The order in which DNA is copied during the cell division process reflects the evolutionary history of living beings: the oldest genes are copied first, and afterwards the genes that appeared later
The authors propose an original model that would explain how regions of the genome that are copied later on facilitate the birth of new genes with specific functions in tissues and organs
One of the most important processes in the life of cells is genome replication, which consists of making exact copies of the DNA in order to pass it on to their offspring when they split. In most organisms, from yeast to human beings, genome replication follows a set plan, in which certain regions of the genome replicate before others; alterations in the late replication phases had previously been related to cancer and ageing. Now, a team from the Spanish National Cancer Research Centre (CNIO), led by Alfonso Valencia, has for the first time related this process to evolution over millions of years of life on Earth.

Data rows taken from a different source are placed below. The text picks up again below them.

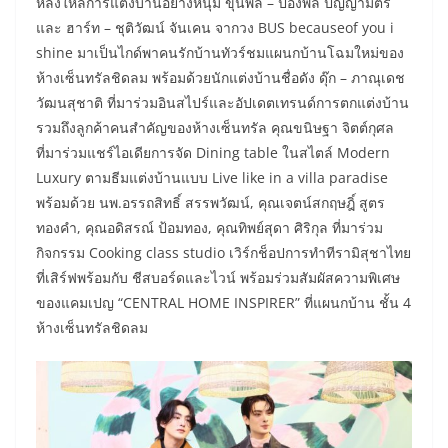
หลงใหลการแต่งบ้านอย่างหนุ่ม ขุนพล – ปองพล ปัญญามิตร
และ ฮาร์ท – ชุติวัฒน์ จันเคน จากวง BUS becauseof you i
shine มาเป็นไกด์พาคนรักบ้านทัวร์ชมแผนกบ้านโฉมใหม่ของ
ห้างเซ็นทรัลชิดลม พร้อมด้วยนักแต่งบ้านชื่อดัง ดุ๊ก – ภาณุเดช
วัฒนสุชาติ ที่มาร่วมอินสไปร์และอัปเดตเทรนด์การตกแต่งบ้าน
รวมถึงลูกค้าคนสำคัญของห้างเซ็นทรัล คุณขนิษฐา จิตต์กุศล
ที่มาร่วมแชร์ไอเดียการจัด Dining table ในสไตล์ Modern
Luxury ตามธีมแต่งบ้านแบบ Live like in a villa paradise
พร้อมด้วย นพ.อรรถสิทธิ์ สรรพวัฒน์, คุณเจตน์สกฤษฎิ์ สูตร
ทองคำ, คุณอดิสรณ์ ป้อมทอง, คุณทิพย์สุดา ศิริกุล ที่มาร่วม
กิจกรรม Cooking class studio เวิร์กช็อปการทำทีรามิสุชาไทย
ที่เสิร์ฟพร้อมกับ ชีสบอร์ดและไวน์ พร้อมร่วมสัมผัสความพิเศษ
ของแคมเปญ “CENTRAL HOME INSPIRER” ที่แผนกบ้าน ชั้น 4
ห้างเซ็นทรัลชิดลม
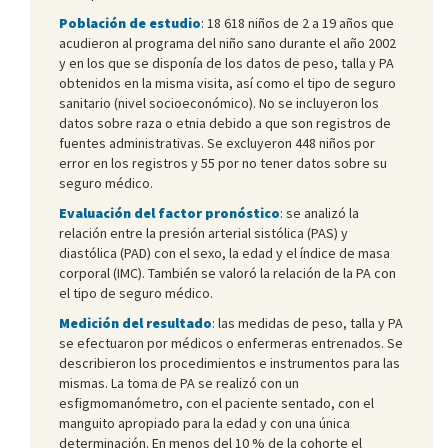
Población de estudio
: 18 618 niños de 2 a 19 años que
acudieron al programa del niño sano durante el año 2002
y en los que se disponía de los datos de peso, talla y PA
obtenidos en la misma visita, así como el tipo de seguro
sanitario (nivel socioeconómico). No se incluyeron los
datos sobre raza o etnia debido a que son registros de
fuentes administrativas. Se excluyeron 448 niños por
error en los registros y 55 por no tener datos sobre su
seguro médico.
Evaluación del factor pronóstico
: se analizó la
relación entre la presión arterial sistólica (PAS) y
diastólica (PAD) con el sexo, la edad y el índice de masa
corporal (IMC). También se valoró la relación de la PA con
el tipo de seguro médico.
Medición del resultado
: las medidas de peso, talla y PA
se efectuaron por médicos o enfermeras entrenados. Se
describieron los procedimientos e instrumentos para las
mismas. La toma de PA se realizó con un
esfigmomanómetro, con el paciente sentado, con el
manguito apropiado para la edad y con una única
determinación. En menos del 10 % de la cohorte el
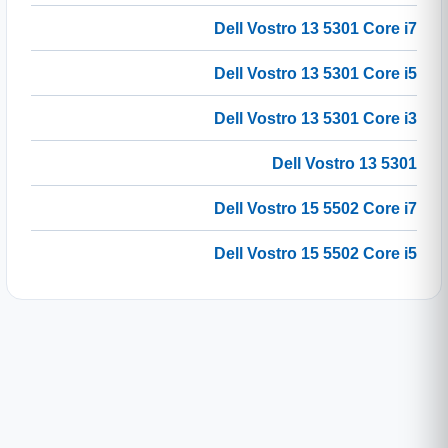
Dell Vostro 13 5301 Core i7
Dell Vostro 13 5301 Core i5
Dell Vostro 13 5301 Core i3
Dell Vostro 13 5301
Dell Vostro 15 5502 Core i7
Dell Vostro 15 5502 Core i5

The study, developed alongside Tomás Marqués-Bonet from the Institute of Evolutionary Biology (CSIC-UPF) in Barcelona, represents a new evolutionary approach in which the genome becomes the lead player, and opens up new possibilities for the study of the evolution of living beings and their diversity. The results of the study are available in the open- access (free) journal Biology Open.
Valencia explains: “We have discovered that replication is like a mirror that reflects the evolutionary history of living beings: the first genes to be replicated are the oldest, whilst those that replicate later on are the youngest”.
According to this model, each new gene tends to replicate after the already existing ones, causing the accumulation of successive layers of new genes. David de Juan and Daniel Rico, researchers in Valencia’s group who have worked on the study, compare it to: “the growth of a tree trunk, in which the exterior concentric rings represent the most recent years in the life of the tree”. But what biological advantages might this model offer?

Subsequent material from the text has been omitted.